Consultar: Faculdade de Educação - FE

Titulo Principal: As relações interpessoais na educação de jovens e adultos
Autor(es):

Izabel Cristina de Paula Polo
Palavras-chave [PT]:
Relações interpessoais, Afetividade, Diálogo, Expectativas, Escolas,
Trabalho.
Área de concentração: Curso de Especialização de Jovens e Adultos da Faculdade de Educação
Titulação: Especialista em Educação de Jovens e Adultos
Banca:
Sonia Giubilei [Orientador]
Resumo:
O trabalho aqui apresentado é baseado na prática vivenciada na EMEF. Padre Leão Vallerié, em Campinas-SP, pertencente à Rede Municipal de Ensino, especificamente, no curso de Suplência do Ensino Fundamental e da experiência de mais de 20 anos na Educação de Jovens e adultos (EJA).
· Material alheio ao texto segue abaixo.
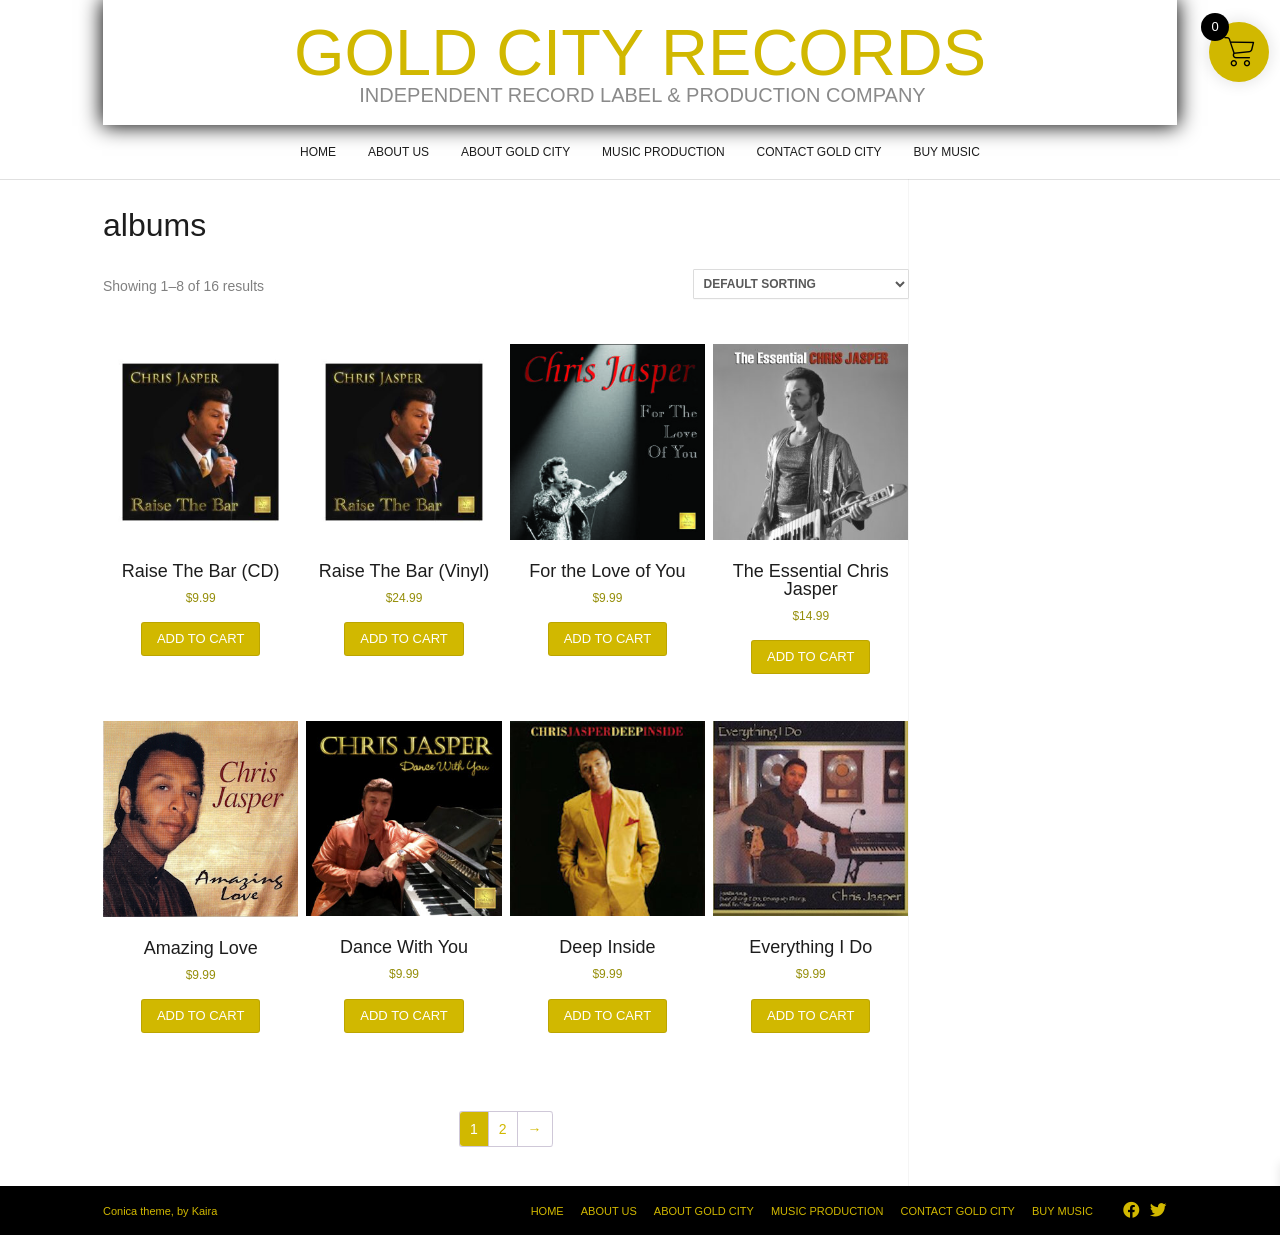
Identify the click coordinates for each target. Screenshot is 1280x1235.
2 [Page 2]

Durante este tempo a pesquisadora acompanhou a mudança do perfil dos alunos e suas relações em sala de aula. A cada dia as relações interpessoais dessas duas gerações têm se tornado mais difíceis e, por vezes, polêmicas. Faz-se necessário entender o que dificulta o convívio entre jovens e adultos em sala de aula e como isso é trabalhado pela escola. Assim, procurou-se pesquisar as razões pelas quais ocorrem os conflitos de vivências diárias entre esses alunos, e entre eles com os professores e a escola. A pesquisa utilizou questionário e foi aplicado em 27 alunos e entrevistas com 08 alunos, dos quais dois na faixa etária de 16 a 20 anos; dois de 31 a 35 anos; dois de 36 a 40 anos e dois acima de 46 anos. As categorias analisadas foram agrupadas em quatro eixos de análises: 1- Identificação; 2- Percepção da aprendizagem; 3- Percepção em Relação ao Educador e 4- Ambiente de Estudo. No eixo 1 os resultados mostraram que 56% dos educandos são do sexo masculino; 51,85% têm entre 16 e 20 anos e São Paulo é o estado de origem de 66,62%. O índice de desempregados é de 52,56%, embora 66,67% tenham uma profissão. 77,78% informaram que estiveram afastados da escola e 52,38% ficaram afastados por menos de 5 anos. Dentre os não afastados, 66,67% estavam no curso regular. Quanto ao eixo 2, o trabalho é a razão principal de estarem na EJA. O barulho foi apontado como o fator que mais dificulta a concentração e a memorização como fator de maior dificuldade no processo de aprendizagem dos conteúdos. Matemática e Português são as disciplinas, respectivamente, de que mais e menos gostam. No eixo 3 destaca-se como uma boa aula aquela cujos conteúdos abordem situações vivenciadas pelos educandos. Valorizam no professor o conhecimento que tem em relação à disciplina que leciona. No eixo 4, 55,56% dos pesquisados acreditam que a convivência entre jovens e adultos na sala de aula não interfere na aprendizagem e 33,33% não vêem problemas com essa convivência. Em relação à opção pela EJA, 41% apontam como principal motivo a tentativa de recuperar o tempo afastado da escola.
Data de Defesa: 2009
Descrição:
Trabalho de Conclusão de Curso apresentado como exigência parcial para o
Curso de Especialização em Educação de Jovens e Adultos da Faculdade de Educação-UNICAMP sob orientação do (a) Prof.(a) Dr(a). Sonia Giubilei.
Código: 41037
Informações adicionais:
CDD - 374
Universidade Estadual de Campinas. Faculdade de Educação
Este documento encontra-se depositado na Biblioteca-FE, apenas no formato digital.